2.27      Its conclusion that farm gate and retail prices have risen in proportion is not the same as saying that retail prices are or are not excessive when compared to farm gate prices. As such, the ACCC Report does not support claims that the Bill is unnecessary, nor claims that it is necessary.

Committee view

2.28      The committee believes that the fact the ACCC did not say whether the gap between the two was excessive suggests that it, in turn, must be careful not to jump to simple conclusions about price equity based almost solely on the fact of that difference.

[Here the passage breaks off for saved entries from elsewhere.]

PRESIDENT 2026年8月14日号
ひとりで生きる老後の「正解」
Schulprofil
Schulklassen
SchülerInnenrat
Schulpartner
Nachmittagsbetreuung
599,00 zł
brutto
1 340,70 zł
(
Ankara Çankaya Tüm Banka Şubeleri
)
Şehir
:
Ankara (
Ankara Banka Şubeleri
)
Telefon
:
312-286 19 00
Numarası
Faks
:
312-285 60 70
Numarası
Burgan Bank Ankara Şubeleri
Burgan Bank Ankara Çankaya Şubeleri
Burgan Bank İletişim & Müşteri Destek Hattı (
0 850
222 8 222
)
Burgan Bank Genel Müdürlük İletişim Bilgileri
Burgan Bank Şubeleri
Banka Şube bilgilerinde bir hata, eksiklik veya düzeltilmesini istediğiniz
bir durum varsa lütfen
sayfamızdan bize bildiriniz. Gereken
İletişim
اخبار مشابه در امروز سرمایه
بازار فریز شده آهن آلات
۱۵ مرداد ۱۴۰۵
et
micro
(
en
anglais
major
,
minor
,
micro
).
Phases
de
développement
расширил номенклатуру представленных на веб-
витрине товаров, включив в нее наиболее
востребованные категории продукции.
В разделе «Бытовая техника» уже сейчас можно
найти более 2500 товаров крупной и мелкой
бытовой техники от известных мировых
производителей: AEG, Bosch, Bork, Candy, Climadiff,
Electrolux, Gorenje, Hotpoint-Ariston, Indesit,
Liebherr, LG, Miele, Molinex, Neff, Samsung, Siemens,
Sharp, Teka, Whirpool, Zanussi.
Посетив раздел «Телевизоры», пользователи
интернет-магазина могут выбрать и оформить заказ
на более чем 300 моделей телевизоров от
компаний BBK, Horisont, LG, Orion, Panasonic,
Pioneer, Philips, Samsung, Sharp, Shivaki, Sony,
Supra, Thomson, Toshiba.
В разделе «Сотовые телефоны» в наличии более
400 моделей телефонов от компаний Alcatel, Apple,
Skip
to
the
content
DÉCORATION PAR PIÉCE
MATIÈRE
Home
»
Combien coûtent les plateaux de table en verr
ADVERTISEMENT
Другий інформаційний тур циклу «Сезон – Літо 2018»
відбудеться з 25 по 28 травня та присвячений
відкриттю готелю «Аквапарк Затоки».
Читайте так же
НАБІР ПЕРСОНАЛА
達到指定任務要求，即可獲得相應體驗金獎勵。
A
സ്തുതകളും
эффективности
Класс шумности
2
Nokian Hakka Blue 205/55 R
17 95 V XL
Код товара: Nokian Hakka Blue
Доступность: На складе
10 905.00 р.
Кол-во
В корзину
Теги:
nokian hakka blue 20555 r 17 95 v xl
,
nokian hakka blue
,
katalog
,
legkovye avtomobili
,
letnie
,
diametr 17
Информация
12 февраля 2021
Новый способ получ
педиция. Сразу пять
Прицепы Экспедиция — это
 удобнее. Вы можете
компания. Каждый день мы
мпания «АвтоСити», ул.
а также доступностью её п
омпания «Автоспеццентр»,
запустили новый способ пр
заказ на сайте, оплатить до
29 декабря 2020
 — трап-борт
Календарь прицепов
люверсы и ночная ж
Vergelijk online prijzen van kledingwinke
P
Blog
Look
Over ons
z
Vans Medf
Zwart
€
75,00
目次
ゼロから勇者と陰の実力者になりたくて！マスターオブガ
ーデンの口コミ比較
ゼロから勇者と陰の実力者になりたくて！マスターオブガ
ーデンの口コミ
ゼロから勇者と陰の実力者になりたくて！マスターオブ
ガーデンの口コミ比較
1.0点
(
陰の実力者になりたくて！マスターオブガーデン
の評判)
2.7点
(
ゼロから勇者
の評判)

2.29      Of more relevance to the committee's inquiry are the conclusions by the ACCC that the major retailers' market power is not the cause of any low prices being received by farmers and that the main dictating factor in farm gate prices is the export price of their produce. In this regard the ACCC quoted with approval the conclusion stated in the Whitehall Associates Report:

Agricultural goods which are non-perishable, undifferentiated and internationally traded have their prices effectively determined by international markets irrespective of domestic post-farmgate production and competition factors. In such cases, the return to the farmer is essentially governed by the price point at which a domestic manufacturer or processor could attract product away from the export market or compete with an imported item. What happens beyond the farmgate is essentially irrelevant to a farmer’s ability to extract price gains.[22]